15 Aug 2007
How do you focus coherent light through daisy petals and other opaque scattering materials? optics.org speaks to researchers in the Netherlands who have an answer.
By constructing wavefronts that invert the diffusion of light, researchers in the Netherlands say that they can focus coherent light through opaque scattering materials. The result could aid a number of lines of research including spectroscopy in scattering media and metamaterials. (Optics Letters 32 2309)
"Light propagation in opaque materials such as biological tissue is dominated by diffusion," Ivo Vellekoop of the MESA+ Research Institute at the University of Twente told optics.org. "Since diffuse light has no preferential direction, it seems impossible to directionally transmit light through a multiple scattering material."
As Vellekoop and his colleague Allard Mosk discovered, the answer was to modify the incident wavefront of the laser beam. The method relies on interference: the incident light is manipulated in such a way that the scattered light interferes constructively to form a sharp focus after it has passed through the opaque material.
Vellekoop and Mosk start by illuminating the sample with a focused plane wave. Behind the sample, there is a random mixture of constructive and destructive interference leading to a small signal in the form of a speckle pattern.

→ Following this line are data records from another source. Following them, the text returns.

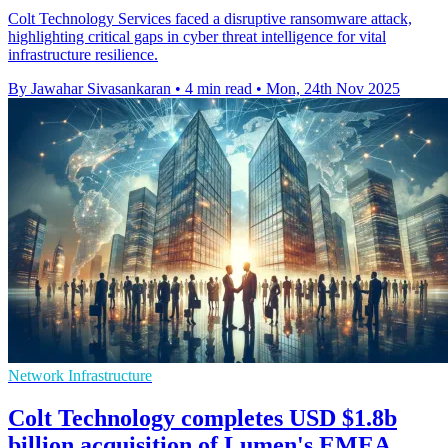
Colt Technology Services faced a disruptive ransomware attack,
highlighting critical gaps in cyber threat intelligence for vital
infrastructure resilience.
By Jawahar Sivasankaran
•
4 min read
•
Mon, 24th Nov 2025
Network Infrastructure
Colt Technology completes USD $1.8b
billion acquisition of Lumen's EMEA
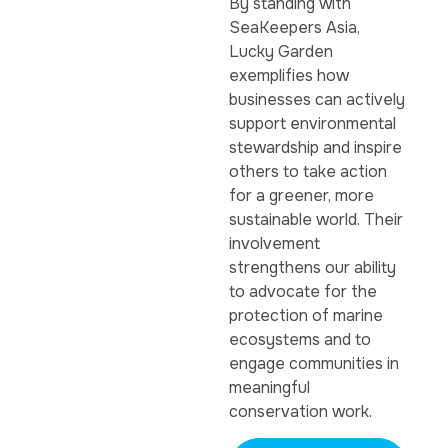
By standing with
SeaKeepers Asia,
Lucky Garden
exemplifies how
businesses can actively
support environmental
stewardship and inspire
others to take action
for a greener, more
sustainable world. Their
involvement
strengthens our ability
to advocate for the
protection of marine
ecosystems and to
engage communities in
meaningful
conservation work.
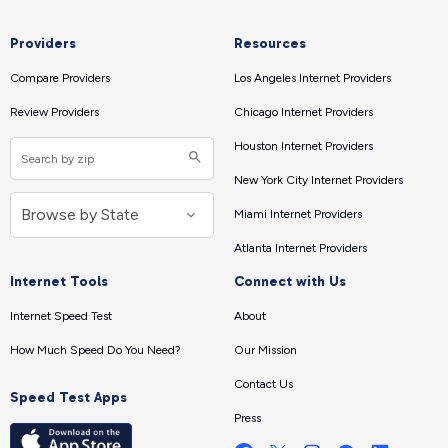
Providers
Resources
Compare Providers
Los Angeles Internet Providers
Review Providers
Chicago Internet Providers
Houston Internet Providers
New York City Internet Providers
Miami Internet Providers
Atlanta Internet Providers
Internet Tools
Connect with Us
Internet Speed Test
About
How Much Speed Do You Need?
Our Mission
Contact Us
Speed Test Apps
Press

"We divide the incident wavefront into segments and cycle the phase of each segment," explained Vellekoop. "This allows us to find the phase at which the light from this segment interferes constructively with the small initial background signal. Once we know the optimal phase for each segment, we program a phase modulator with the optimal incident wavefront and a single bright focus appears behind the sample."
The researchers have successfully tested their phase-altering algorithm on titanium-dioxide pigment, daisy petals, eggshell and a human baby tooth where the thicknesses varied from 10 microns to 1.5 mm. According to Vellekoop, the algorithm creates a spot that is up to 1000 times brighter that a normal diffuse transmission spot.
"The algorithm is fully automatic and performs a measurement for each segment and constructs the optimal wavefront," said Vellekoop. "The time required to construct the wavefront depends on the number of segments. A contrast of 10 can be achieved in a matter of seconds, while a contrast of 1000 takes over 15 minutes."
The team is now experimenting with other materials such as porous gallium phoshide. "We are starting work on wavefront optimization using local nanoscale probes which can be put inside tissue," concluded Vellekoop. "We are also investigating real time wavefront construction."
Jacqueline Hewett is editor of Optics & Laser Europe magazine.